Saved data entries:
====================
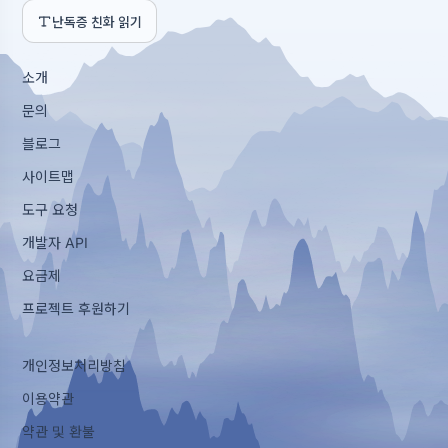
난독증 친화 읽기
소개
문의
블로그
사이트맵
도구 요청
개발자 API
요금제
프로젝트 후원하기
개인정보처리방침
이용약관
약관 및 환불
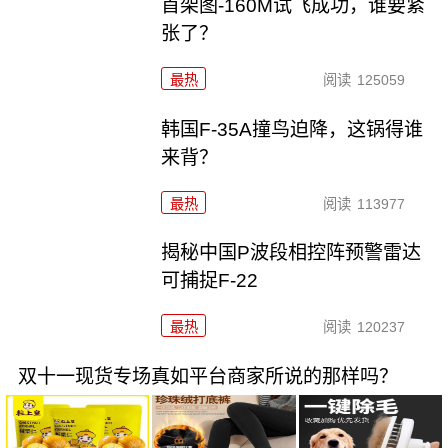
首架图-160M试飞成功，谁要紧
张了？
最热
阅读
125059
韩国F-35A撞鸟迫降，这锅得谁
来背？
最热
阅读
113977
揭秘中国P波段相控阵预警雷达
可捕捉F-22
最热
阅读
120237
双十一现货专场真如平台商家所说的那样吗？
====================
**Exercise aim:** The required result is an exact repetition of the lines from the one containing "首架图-160M试飞成功，谁要紧" through the last line of the data.

**Your solution:**
首架图-160M试飞成功，谁要紧
张了？
最热
阅读
125059
韩国F-35A撞鸟迫降，这锅得谁
来背？
最热
阅读
113977
揭秘中国P波段相控阵预警雷达
可捕捉F-22
最热
阅读
120237
双十一现货专场真如平台商家所说的那样吗？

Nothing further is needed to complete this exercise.